(Saved data entries)

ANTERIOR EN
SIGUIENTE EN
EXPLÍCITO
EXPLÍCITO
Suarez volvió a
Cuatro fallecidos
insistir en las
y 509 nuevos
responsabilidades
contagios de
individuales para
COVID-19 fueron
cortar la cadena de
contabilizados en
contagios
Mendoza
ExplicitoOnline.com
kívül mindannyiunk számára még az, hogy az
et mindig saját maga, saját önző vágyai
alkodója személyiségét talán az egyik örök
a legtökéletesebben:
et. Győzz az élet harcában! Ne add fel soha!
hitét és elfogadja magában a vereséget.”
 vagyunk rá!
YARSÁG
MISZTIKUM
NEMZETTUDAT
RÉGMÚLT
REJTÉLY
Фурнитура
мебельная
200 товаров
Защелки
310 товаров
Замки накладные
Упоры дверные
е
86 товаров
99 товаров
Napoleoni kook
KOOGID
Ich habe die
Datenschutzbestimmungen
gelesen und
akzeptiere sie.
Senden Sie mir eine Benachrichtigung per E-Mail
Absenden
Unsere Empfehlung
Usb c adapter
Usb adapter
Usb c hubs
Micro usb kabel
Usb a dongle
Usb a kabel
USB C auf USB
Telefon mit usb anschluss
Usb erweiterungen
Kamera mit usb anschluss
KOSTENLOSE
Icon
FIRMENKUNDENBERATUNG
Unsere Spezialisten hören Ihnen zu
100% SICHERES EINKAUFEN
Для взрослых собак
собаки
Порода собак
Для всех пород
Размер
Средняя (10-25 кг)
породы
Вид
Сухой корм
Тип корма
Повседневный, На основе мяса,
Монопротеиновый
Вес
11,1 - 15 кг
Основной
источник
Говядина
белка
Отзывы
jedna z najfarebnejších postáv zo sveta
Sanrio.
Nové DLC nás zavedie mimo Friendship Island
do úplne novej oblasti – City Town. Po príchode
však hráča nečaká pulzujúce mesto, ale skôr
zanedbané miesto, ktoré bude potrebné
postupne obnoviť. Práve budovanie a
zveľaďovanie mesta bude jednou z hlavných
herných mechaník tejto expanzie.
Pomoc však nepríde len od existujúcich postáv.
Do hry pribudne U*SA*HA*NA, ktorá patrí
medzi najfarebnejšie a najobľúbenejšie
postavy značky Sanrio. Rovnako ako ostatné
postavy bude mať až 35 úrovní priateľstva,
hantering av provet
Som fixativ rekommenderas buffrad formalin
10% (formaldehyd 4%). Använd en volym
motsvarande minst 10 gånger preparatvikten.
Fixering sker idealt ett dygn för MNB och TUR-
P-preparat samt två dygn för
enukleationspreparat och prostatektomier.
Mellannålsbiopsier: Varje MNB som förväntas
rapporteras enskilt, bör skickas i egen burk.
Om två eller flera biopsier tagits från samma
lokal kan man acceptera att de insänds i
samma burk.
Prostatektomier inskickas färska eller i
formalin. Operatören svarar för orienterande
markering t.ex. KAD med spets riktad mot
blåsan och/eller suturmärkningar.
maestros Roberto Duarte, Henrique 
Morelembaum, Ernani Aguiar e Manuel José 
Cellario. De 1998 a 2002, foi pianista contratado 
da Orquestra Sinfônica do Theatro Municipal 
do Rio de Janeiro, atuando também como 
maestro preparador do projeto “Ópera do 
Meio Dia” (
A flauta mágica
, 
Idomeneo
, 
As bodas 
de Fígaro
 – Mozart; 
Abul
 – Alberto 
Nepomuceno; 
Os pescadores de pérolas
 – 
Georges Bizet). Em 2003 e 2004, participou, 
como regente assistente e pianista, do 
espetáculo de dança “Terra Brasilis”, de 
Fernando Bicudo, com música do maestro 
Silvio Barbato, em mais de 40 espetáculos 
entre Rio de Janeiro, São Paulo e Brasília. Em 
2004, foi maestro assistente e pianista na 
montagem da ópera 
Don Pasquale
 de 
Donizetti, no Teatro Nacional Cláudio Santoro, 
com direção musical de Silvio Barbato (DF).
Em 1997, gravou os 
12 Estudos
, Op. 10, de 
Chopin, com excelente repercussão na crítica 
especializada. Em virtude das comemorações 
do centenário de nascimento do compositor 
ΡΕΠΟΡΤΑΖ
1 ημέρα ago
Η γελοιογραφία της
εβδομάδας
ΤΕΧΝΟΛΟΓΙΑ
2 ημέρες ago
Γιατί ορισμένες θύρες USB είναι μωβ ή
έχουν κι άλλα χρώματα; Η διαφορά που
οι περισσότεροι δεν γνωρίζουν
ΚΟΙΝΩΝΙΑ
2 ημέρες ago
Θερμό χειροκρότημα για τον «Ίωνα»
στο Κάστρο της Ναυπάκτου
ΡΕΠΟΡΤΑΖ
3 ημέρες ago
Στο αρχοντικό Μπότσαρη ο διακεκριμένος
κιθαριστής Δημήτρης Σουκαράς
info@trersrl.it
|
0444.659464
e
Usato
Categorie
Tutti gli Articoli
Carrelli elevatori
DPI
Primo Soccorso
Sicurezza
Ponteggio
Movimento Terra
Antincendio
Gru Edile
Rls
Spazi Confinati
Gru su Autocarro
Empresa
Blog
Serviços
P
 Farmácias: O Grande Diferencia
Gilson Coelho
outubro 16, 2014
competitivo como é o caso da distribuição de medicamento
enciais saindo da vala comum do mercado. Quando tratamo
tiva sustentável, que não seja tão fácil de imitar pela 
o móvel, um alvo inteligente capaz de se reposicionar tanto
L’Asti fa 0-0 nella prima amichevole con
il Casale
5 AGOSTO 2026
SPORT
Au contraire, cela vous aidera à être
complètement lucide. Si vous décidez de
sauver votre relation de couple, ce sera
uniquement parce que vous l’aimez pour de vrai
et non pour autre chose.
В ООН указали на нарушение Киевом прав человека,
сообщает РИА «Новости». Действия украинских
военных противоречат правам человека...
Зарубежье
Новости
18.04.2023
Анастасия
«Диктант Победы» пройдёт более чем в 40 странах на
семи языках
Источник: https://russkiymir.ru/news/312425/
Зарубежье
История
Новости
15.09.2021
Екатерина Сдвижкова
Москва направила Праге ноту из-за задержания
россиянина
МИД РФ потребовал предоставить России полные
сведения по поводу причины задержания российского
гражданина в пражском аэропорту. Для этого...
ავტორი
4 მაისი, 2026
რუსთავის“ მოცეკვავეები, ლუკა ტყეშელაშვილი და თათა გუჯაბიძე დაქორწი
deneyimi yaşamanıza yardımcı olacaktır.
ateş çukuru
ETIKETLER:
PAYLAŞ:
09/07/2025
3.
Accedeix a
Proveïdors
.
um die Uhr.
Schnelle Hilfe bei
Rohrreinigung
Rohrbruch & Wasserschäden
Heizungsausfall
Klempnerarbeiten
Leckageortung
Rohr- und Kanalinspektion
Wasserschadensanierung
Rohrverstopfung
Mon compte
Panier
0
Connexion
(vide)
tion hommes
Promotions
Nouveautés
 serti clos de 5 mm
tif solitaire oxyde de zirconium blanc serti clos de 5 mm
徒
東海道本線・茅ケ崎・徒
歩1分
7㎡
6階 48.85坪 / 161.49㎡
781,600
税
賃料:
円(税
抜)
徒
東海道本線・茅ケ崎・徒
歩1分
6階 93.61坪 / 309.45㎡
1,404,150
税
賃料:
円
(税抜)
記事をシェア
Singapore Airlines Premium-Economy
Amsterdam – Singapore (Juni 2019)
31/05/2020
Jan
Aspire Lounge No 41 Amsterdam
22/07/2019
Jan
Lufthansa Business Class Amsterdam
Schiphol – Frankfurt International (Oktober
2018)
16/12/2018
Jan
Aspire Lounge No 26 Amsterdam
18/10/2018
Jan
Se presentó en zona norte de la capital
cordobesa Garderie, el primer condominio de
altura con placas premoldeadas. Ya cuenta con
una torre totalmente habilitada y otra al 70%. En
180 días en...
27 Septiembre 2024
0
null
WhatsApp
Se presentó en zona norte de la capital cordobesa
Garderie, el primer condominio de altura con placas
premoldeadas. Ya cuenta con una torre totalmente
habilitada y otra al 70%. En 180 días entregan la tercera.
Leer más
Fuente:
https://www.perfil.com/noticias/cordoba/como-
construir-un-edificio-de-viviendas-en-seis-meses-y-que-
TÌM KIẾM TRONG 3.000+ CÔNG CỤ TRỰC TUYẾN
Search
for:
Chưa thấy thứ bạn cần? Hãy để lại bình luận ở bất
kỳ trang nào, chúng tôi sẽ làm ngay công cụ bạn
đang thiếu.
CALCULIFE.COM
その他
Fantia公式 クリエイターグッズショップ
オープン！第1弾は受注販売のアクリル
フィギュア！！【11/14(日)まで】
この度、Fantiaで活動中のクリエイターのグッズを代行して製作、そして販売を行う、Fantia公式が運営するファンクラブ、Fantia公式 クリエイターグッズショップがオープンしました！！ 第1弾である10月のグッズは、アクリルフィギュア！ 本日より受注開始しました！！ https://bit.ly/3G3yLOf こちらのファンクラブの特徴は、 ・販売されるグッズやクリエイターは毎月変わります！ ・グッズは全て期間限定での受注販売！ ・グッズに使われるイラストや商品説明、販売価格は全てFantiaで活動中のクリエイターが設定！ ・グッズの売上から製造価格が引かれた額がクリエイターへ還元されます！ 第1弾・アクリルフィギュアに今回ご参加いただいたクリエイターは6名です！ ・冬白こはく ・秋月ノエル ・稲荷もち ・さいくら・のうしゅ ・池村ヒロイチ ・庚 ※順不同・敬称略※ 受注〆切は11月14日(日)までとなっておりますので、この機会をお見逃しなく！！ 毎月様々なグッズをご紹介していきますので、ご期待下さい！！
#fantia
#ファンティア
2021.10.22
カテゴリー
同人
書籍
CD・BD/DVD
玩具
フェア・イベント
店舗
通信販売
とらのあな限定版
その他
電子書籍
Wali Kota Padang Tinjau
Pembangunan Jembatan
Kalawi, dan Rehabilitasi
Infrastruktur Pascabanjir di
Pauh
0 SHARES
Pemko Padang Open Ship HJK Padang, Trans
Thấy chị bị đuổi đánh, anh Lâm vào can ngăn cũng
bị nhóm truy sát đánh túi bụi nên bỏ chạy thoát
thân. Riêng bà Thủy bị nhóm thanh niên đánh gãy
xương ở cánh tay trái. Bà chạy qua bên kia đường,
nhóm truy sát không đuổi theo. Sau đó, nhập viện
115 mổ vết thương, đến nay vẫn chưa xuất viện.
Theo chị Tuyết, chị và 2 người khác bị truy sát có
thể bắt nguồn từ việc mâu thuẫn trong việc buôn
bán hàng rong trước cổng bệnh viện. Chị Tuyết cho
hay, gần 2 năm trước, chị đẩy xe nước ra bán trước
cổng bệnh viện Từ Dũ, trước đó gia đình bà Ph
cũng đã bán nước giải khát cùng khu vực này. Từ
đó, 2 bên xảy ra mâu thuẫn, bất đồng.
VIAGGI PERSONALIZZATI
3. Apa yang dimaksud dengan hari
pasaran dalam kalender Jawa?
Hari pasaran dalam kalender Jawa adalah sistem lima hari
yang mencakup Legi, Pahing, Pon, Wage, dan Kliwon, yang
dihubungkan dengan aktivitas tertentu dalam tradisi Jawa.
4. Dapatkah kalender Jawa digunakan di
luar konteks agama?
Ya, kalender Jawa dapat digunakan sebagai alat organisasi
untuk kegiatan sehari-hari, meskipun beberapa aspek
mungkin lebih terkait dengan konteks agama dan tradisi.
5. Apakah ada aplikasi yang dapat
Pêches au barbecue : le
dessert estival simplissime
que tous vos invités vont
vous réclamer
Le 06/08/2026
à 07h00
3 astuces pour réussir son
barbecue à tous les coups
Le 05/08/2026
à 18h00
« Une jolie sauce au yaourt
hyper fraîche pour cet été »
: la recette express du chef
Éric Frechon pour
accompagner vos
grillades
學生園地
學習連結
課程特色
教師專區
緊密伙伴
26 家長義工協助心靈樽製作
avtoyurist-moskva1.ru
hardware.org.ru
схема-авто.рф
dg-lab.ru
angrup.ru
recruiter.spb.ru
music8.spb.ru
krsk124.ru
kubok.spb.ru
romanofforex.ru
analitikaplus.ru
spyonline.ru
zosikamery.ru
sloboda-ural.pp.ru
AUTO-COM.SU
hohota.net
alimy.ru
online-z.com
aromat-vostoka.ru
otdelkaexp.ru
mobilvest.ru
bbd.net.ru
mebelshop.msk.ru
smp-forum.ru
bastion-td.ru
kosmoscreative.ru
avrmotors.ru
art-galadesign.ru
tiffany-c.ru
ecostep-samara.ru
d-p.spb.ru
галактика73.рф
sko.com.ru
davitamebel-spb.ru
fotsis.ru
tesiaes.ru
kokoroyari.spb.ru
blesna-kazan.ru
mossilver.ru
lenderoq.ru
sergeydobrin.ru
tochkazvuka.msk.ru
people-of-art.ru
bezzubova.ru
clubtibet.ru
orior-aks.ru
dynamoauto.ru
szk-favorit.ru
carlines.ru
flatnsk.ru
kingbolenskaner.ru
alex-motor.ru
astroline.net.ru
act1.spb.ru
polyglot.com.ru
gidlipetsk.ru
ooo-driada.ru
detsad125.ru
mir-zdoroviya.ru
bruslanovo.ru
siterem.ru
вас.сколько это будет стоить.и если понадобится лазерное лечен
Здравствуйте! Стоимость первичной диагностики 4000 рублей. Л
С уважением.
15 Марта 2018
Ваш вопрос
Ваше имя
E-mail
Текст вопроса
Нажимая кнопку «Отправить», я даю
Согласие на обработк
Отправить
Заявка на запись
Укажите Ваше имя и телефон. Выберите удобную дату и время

WORK TO COMPLETE → Reproduce exactly the line bearing "clubtibet.ru" and all the lines that come after it in the records above; add nothing.

WRITTEN RESPONSE →
clubtibet.ru
orior-aks.ru
dynamoauto.ru
szk-favorit.ru
carlines.ru
flatnsk.ru
kingbolenskaner.ru
alex-motor.ru
astroline.net.ru
act1.spb.ru
polyglot.com.ru
gidlipetsk.ru
ooo-driada.ru
detsad125.ru
mir-zdoroviya.ru
bruslanovo.ru
siterem.ru
вас.сколько это будет стоить.и если понадобится лазерное лечен
Здравствуйте! Стоимость первичной диагностики 4000 рублей. Л
С уважением.
15 Марта 2018
Ваш вопрос
Ваше имя
E-mail
Текст вопроса
Нажимая кнопку «Отправить», я даю
Согласие на обработк
Отправить
Заявка на запись
Укажите Ваше имя и телефон. Выберите удобную дату и время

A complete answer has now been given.